Essls „Tonwerk“ zu diesen surrealen bewegten Bildern wirkt wie ein Zauber, der die Aufmerksamkeit des Zuschauers voll in den Bann zieht. Jeder von uns beiden hat für sich  nach seiner Phantasie gearbeitet und doch hat die Zusammenfügung beider Komponenten ein ganzes ergeben, wie es besser hätte nicht werden können.  Diese elektronische Musik ist zum Motor dieser Handlungen geworden. Es ist die Klammer zwischen der biedermeierlichen  „Technik aus Karton, Sperrholz, Papier und Farbe“ und der auf dem Computer komponierten und generierten Musik. Vielleicht steckt darin der Reiz. Es ist ein Experiment.

Hier gibt es enen ersten Trailer auf der website von Karlheinz Essl zu sehen: http://www.essl.at/works/imagination.html

Schwarzes Theater

Alle Macht den Nanas
Wer kennt nicht das „Schwarze Theater“ aus Prag. Das ist eine Quelle der Phantasie schlechthin. Auf einer vollkommen schwarz ausgekleideten Bühne führen schwarz gekleidete Puppenspieler Objekt und Figuren in Leuchtfarben. Alles wird mit UV-Licht „beleuchtet“,  so daß für den Zuschauer ein andauernd schwebender Eindruck entsteht. Nicht ganz so vollkommen habe ich imagniation eingerichtet. Die Bühne ist vollkommen schwarz ausgekleidet und die meisten Figuren und Objekte sind aus Leuchtkarton, bzw. sind mit Leuchtfarben ausgestattet. Dadurch werden manche Abläufe erst wirklich interessant und surreal.

imagination wird im Kunststauraum von Daniel Spörri uraufgeführt

 Ich kann heute noch nicht voraussehen, wie dieses Stück vom Publikum rezipiert werden wird. Allerdings ist das Interesse daran heute bereits sehr groß und sehr viele Freunde und Bekannte und auch Stammgäste warten schon sehr auf die ersten Aufführungen. Wie immer bei meinen Stücken, habe ich eine Aufführungsdauer von ca. 40 Minuten gewählt. Jede „Episode“ dauert ca. 5 Minuten und ist daher auch geeignet ohne Anstrengung aufgenommen zu werden.

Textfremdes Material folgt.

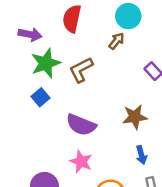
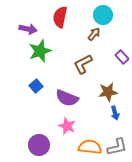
brown L-shape: (81, 70) -> (83, 64), moved
blue square: (40, 97) -> (36, 86), moved
blue arrow: (141, 155) -> (115, 113), moved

Traditionelles Papiertheater wird weiterhin gepflegt
 
Das wird Rotkäppchen
Dieser Abstecher in die Moderne ist in keiner Weise eine Abkehr von der von mir gepflegten Form des Papiertheaters. Beide Formen sollen gleichberechtigt nebeneinander bestehen und ihr Zielpublikum ansprechen. Nicht umsonst habe ich in den 13 Jahren meines „Papiertheaterlebens“ schon an die 490 Vorstellungen im In- und Ausland gespielt und sehr vielen Zusehern, Kinder und Erwachsene,  große Freude bereitet. Eine ganze Reihe von Stammgästen  besuchen immer wieder meine Vorstellugen und warten schon auf die neuen Stücke. imagination wird den Kreis meines Publikums erweitern.